Breakups are the worst. If you’ve ever ended a serious relationship, you’d know that saying goodbye to a huge part of your life can be very difficult.
Even after the dust settles, there could be a sort of awkwardness between the pair of you. But that shouldn’t be.
Despite the circumstances that led to the breakup, you both must have been best mates, so why shouldn’t you reach out?
As long as neither of you is toxic to each other, there will always be grounds to foster a friendship. And this article will help ease the process.
- Have some time apart
You definitely need some time to heal, and I don’t only mean not trying to spark a new relationship, but staying clear of your ex. Think of it as mourning your broken relationship. Stay away from him/her on phone, text, social media for at least three months. Instead, focus on your hobbies, career, anything that makes you feel happy. Once you feel you’re truly done with the person as a partner, and intend to just stay friends rather than act toxic by not talking to him/her, but you’re not sure if you’re ready, ask yourself ‘How would I feel if I saw my exwith someone new?’ If you feel a twinge in your chest, then you know you’re not.
2.Clarify your motives
Even before you ask yourself whether you’re ready, you need to convince yourself of what you want with that person going forward. I’ve seen a lot of new relationships end when one partner sees their ex they concluded they had become friends with. Ask yourself why you would want to maintain the friendship, whether it’s healthy for you, or you just simply want closure or emotional support from them.
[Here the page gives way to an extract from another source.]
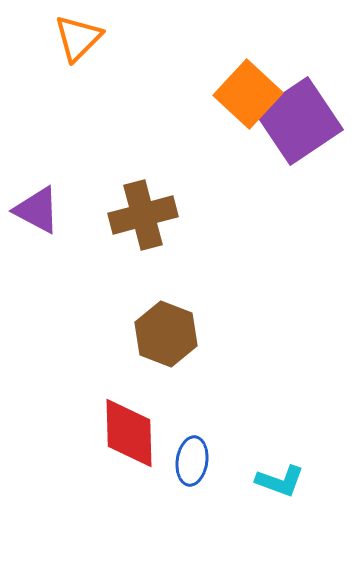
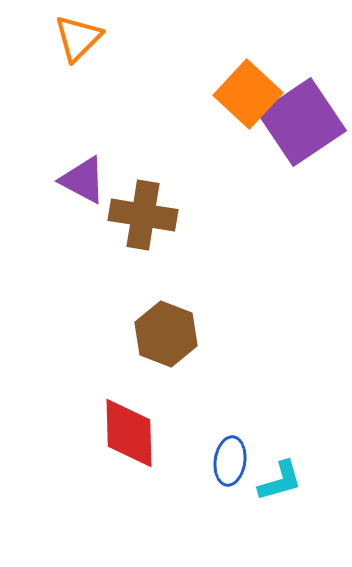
purple square: moved 3 px right, 1 px down
purple triangle: moved 46 px right, 30 px up
brown cross: rotated 24 degrees clockwise
blue ellipse: moved 38 px right
cyan L-shape: rotated 36 degrees counterclockwise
3.Get in touch with your ex
So you’ve decided you want to keep all toxicity in your life out and become friends with him. You’ve asked yourself if you’re ready, and the answer always came back positive. The next step is to reach out to them. Tell them how you feel, and that you want to stay friends with them.
Now, have in mind that they too may have just gone through the phases you did, and may not be entirely done and ready to reach out to you. They could welcome or reject you.
4.Don’t fall back into old patterns
Now that you’ve both decided to remain friends, you have to realize that it’s a friendship, not a relationship. Just because it’s the same person you used to call everyday, and chat with late into the night doesn’t mean you’ll do that again. Limit communication. All the things couples do, the places they go, the settings they find themselves in, avoid them. Once you begin to doubt your break up, recognize it as a red flag. In short, you have to keep boundaries by laying down rules and forcefully following them.